[Items listed in a dataset]
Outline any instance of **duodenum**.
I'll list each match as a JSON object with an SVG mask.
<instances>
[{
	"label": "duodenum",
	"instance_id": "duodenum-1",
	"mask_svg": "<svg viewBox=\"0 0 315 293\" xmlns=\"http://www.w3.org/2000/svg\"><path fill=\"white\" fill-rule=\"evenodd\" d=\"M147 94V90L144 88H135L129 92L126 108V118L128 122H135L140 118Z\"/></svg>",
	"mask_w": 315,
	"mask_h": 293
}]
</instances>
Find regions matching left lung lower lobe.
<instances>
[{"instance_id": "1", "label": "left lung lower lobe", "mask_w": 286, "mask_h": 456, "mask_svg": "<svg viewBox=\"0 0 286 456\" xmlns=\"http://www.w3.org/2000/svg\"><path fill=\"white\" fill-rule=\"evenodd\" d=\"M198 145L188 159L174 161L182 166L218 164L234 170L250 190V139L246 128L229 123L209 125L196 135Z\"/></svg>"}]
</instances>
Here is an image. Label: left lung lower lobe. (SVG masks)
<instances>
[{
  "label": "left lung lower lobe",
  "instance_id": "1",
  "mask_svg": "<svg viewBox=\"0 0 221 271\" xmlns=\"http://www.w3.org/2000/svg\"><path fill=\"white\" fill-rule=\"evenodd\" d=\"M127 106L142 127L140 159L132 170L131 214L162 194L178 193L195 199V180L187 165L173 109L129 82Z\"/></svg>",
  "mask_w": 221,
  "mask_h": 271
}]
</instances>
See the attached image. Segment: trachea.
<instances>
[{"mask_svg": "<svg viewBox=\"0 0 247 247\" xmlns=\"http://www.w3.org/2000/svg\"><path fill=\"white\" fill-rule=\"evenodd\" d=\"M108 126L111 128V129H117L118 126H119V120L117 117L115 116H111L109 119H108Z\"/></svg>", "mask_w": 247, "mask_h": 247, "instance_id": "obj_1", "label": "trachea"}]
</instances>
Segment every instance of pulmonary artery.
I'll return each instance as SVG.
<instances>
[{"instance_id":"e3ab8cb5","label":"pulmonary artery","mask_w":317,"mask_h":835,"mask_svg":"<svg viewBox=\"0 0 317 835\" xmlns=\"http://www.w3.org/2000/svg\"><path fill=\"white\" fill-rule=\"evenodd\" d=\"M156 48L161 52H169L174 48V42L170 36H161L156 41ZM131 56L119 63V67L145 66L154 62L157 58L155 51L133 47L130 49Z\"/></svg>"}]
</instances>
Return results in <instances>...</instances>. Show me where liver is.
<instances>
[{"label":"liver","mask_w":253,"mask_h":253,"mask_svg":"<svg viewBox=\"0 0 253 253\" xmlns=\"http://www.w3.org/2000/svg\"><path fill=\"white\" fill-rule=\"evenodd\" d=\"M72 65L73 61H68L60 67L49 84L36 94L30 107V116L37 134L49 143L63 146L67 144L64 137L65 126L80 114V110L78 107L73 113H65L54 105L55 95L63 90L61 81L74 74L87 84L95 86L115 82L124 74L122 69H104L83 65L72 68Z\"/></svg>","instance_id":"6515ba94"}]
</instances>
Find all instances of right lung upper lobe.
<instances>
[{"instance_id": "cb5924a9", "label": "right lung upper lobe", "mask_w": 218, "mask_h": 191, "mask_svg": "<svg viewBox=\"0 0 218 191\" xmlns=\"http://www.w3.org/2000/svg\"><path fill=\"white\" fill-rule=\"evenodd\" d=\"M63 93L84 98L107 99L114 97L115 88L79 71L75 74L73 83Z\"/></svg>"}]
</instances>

Problem:
Beginning with the line that has "See the attached image. Segment: trachea.", set down each line through the last one above, exactly, and nothing else.

Your response:
See the attached image. Segment: trachea.
<instances>
[{"mask_svg": "<svg viewBox=\"0 0 247 247\" xmlns=\"http://www.w3.org/2000/svg\"><path fill=\"white\" fill-rule=\"evenodd\" d=\"M108 126L111 128V129H117L118 126H119V120L117 117L115 116H111L109 119H108Z\"/></svg>", "mask_w": 247, "mask_h": 247, "instance_id": "obj_1", "label": "trachea"}]
</instances>
Segment every instance of pulmonary artery.
I'll return each instance as SVG.
<instances>
[{"instance_id":"e3ab8cb5","label":"pulmonary artery","mask_w":317,"mask_h":835,"mask_svg":"<svg viewBox=\"0 0 317 835\" xmlns=\"http://www.w3.org/2000/svg\"><path fill=\"white\" fill-rule=\"evenodd\" d=\"M156 48L161 52H169L174 48V42L170 36H161L156 41ZM131 56L119 63V67L145 66L154 62L157 58L155 51L133 47L130 49Z\"/></svg>"}]
</instances>
Return results in <instances>...</instances>. Show me where liver is.
<instances>
[{"label":"liver","mask_w":253,"mask_h":253,"mask_svg":"<svg viewBox=\"0 0 253 253\" xmlns=\"http://www.w3.org/2000/svg\"><path fill=\"white\" fill-rule=\"evenodd\" d=\"M72 65L73 61H68L60 67L49 84L36 94L30 107V116L37 134L49 143L63 146L67 144L64 137L65 126L80 114V110L78 107L73 113H65L54 105L55 95L63 90L61 81L74 74L87 84L95 86L115 82L124 74L122 69H104L83 65L72 68Z\"/></svg>","instance_id":"6515ba94"}]
</instances>
Find all instances of right lung upper lobe.
<instances>
[{"instance_id": "cb5924a9", "label": "right lung upper lobe", "mask_w": 218, "mask_h": 191, "mask_svg": "<svg viewBox=\"0 0 218 191\" xmlns=\"http://www.w3.org/2000/svg\"><path fill=\"white\" fill-rule=\"evenodd\" d=\"M63 93L84 98L107 99L114 97L115 88L79 71L75 74L73 83Z\"/></svg>"}]
</instances>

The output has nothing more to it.